Outlets: NACA did lots of work on these during WWII. An efficient outlet is not just an efficient inlet turned around backwards. Rather, it should bring exhaust air as parallel to ambient flow as possible. Carefully study the exit gill geometry of fast swimming fishes, like tuna. Venturi and Bernoulli dynamics draw the water over the gills and out, else the fish does not get breakfast, but rather
is breakfast. With Coro panels, this should be easy. The somewhat recessed leading edge of the exit ramp should have radiused edge contour. Proper inlets and outlets make the craft into a linear pump, with no moving parts...
Hot spots around exhaust pipes, etc.: Consider paneling this part of the belly with aluminum window screen, as alu is a superb heat conductor, so instantly dissipates any hot spot. Others with Coro belly pan experience report that the stuff can be used much closer to hot spots than I had imagined, but any such Coro could be faced or edged with aluminum foil tape, similar to duct tape. For the hottest spots, alu. window screen. Might could get some suitable stuff already framed in rectangular panels from a building recycling store, or discarded after a house remodel.

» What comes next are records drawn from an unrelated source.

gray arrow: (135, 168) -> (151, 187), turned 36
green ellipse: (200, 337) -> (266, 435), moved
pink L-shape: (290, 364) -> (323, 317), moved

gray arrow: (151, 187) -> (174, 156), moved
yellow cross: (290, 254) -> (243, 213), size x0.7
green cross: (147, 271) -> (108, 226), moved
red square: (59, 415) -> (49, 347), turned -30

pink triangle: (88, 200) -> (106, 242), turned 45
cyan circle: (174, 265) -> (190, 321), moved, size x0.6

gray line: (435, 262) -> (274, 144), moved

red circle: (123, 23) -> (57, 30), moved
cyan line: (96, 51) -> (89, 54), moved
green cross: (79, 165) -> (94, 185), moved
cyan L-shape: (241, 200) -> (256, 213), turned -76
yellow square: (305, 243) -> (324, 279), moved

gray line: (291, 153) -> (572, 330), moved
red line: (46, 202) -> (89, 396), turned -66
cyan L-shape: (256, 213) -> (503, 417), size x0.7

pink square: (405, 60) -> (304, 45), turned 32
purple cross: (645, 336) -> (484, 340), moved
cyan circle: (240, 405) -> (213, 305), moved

Some folks report aero improvement by sealing up those gaps in the face of the vehicle. Ford Econoline vans may so profit by use of strips of polyethelene pipe insulation, properly inserted into such gaps.

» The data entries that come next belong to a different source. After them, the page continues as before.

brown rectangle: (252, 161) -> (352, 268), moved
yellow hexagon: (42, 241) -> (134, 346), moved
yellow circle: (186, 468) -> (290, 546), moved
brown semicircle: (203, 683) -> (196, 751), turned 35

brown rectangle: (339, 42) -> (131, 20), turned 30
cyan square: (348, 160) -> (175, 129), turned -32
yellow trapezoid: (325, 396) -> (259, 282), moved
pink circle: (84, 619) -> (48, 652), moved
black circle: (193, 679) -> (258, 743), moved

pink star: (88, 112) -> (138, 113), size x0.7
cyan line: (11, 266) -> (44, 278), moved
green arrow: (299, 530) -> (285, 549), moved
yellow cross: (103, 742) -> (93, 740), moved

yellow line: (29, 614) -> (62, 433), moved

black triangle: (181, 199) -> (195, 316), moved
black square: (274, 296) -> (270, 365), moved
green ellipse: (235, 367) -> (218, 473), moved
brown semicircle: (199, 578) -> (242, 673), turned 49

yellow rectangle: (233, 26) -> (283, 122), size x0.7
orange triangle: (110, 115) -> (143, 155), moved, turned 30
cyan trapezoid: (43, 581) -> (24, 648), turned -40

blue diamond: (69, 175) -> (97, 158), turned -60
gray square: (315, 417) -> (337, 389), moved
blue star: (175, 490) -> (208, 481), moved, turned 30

Your Econoline van has a plastic valence under the front bumper exactly like mine. I've seen others with valences
that hang several inches lower, acting more as an air dam, so maybe some research at a Pick and Pull junkyard would find a bigger dam to fit that stock metal bumper, and also serve as a leading edge mounting surface for the belly pan. Alternatively, such valence could be a mounting surface for a combined splitter and belly pan. The Porsche guys figured out by trial and error that a splitter of ~4" protrusion is optimum.